▶ _Brief_
A faithful copy of all the records is needed, with the pictures omitted.

▶ _Collected data_
┄┄┄┄┄┄┄┄┄┄┄┄┄┄┄┄┄┄┄┄

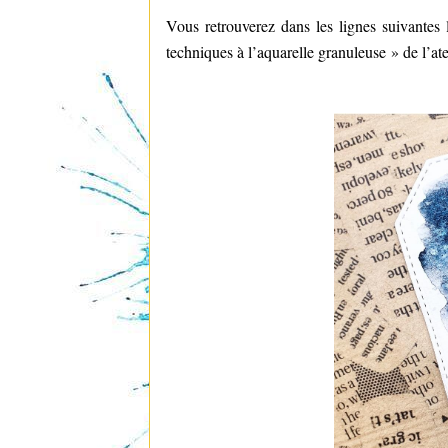
Vous retrouverez dans les lignes suivantes
techniques à l’aquarelle granuleuse » de l’at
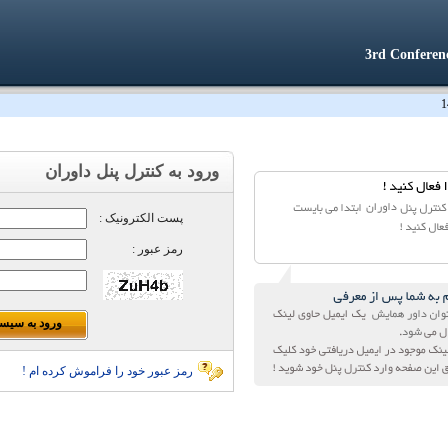
3rd Conferen
ورود به کنترل پنل داوران
پست الکترونیک :
رمز عبور :
رمز عبور خود را فراموش کرده ام !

┄┄┄┄┄┄┄┄┄┄┄┄┄┄┄┄┄┄┄┄

▶ _Your response_
Vous retrouverez dans les lignes suivantes
techniques à l’aquarelle granuleuse » de l’at
3rd Conferen
ورود به کنترل پنل داوران
پست الکترونیک :
رمز عبور :
رمز عبور خود را فراموش کرده ام !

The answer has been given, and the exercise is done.